## Required work
Show me every line in the listing that has the word "locali".

## Given entries
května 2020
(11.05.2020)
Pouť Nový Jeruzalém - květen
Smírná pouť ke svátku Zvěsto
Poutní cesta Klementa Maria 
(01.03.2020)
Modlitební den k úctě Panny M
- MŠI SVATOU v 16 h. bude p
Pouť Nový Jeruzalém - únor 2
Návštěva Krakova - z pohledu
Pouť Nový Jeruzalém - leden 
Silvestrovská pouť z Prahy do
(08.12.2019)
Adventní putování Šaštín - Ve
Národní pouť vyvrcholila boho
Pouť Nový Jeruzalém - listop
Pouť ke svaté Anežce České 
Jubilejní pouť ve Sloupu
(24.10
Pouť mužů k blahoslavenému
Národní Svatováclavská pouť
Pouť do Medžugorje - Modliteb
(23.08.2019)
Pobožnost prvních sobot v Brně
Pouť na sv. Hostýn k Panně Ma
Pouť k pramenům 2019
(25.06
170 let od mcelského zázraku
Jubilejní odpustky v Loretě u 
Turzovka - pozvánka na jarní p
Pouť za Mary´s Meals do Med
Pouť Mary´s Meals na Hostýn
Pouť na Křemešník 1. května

...

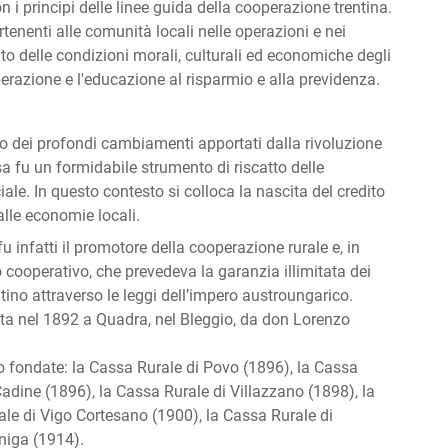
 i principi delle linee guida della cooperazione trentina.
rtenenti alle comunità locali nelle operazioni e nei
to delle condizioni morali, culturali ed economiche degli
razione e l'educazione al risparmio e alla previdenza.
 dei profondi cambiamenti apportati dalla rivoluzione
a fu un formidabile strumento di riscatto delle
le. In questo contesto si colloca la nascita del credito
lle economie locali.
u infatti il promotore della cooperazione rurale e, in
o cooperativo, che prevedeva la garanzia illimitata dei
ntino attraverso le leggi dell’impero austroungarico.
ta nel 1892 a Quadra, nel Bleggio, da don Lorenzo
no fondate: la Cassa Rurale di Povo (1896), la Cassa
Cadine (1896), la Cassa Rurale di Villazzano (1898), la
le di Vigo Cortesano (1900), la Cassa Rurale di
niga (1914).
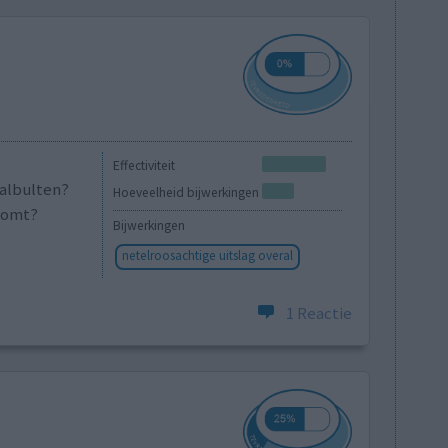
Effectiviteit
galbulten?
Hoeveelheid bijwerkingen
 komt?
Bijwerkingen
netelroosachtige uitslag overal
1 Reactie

## Answer for the task
rtenenti alle comunità locali nelle operazioni e nei
lle economie locali.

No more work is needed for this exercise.